■ What the task asks ■
Please state in a single number how many lines of the entries below include the word "Scavi".

■ Task data ■
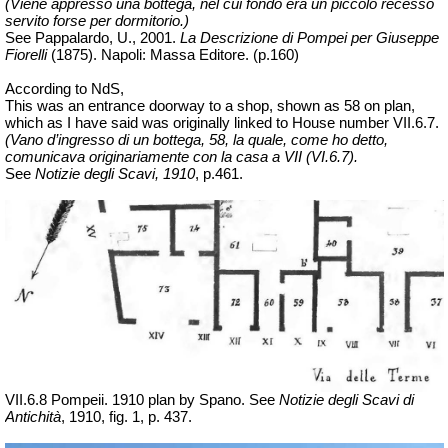
(Viene appresso una bottega, nel cui fondo era un piccolo recesso
servito forse per dormitorio.)
See Pappalardo, U., 2001.
La Descrizione di Pompei per Giuseppe
Fiorelli
(1875).
Napoli: Massa Editore. (p.160)
According to NdS,
This was an entrance doorway to a shop, shown as 58 on plan,
which as I have said was originally linked to House number VII.6.7.
(Vano d’ingresso di un bottega, 58, la quale, come ho detto,
comunicava originariamente con la casa a VII (VI.6.7).
See
Notizie degli Scavi, 1910
, p.461.
VII.6.8 Pompeii. 1910 plan by Spano.
See
Notizie degli Scavi di
Antichità
, 1910, fig. 1, p. 437.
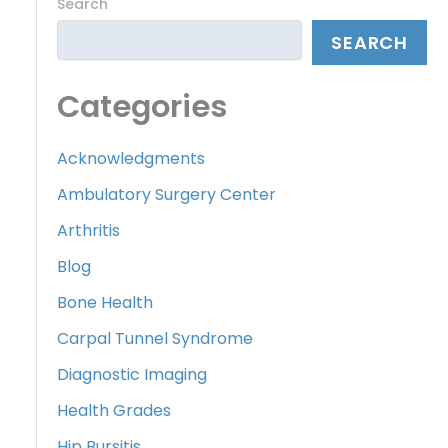
Search
SEARCH
Categories
Acknowledgments
Ambulatory Surgery Center
Arthritis
Blog
Bone Health
Carpal Tunnel Syndrome
Diagnostic Imaging
Health Grades
Hip Bursitis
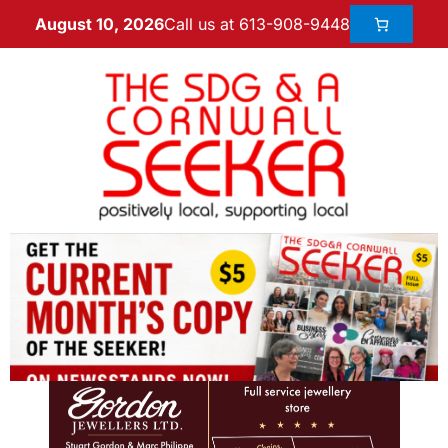
Call us at 613-908-9448
August 10, 2026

■ The completed task ■
2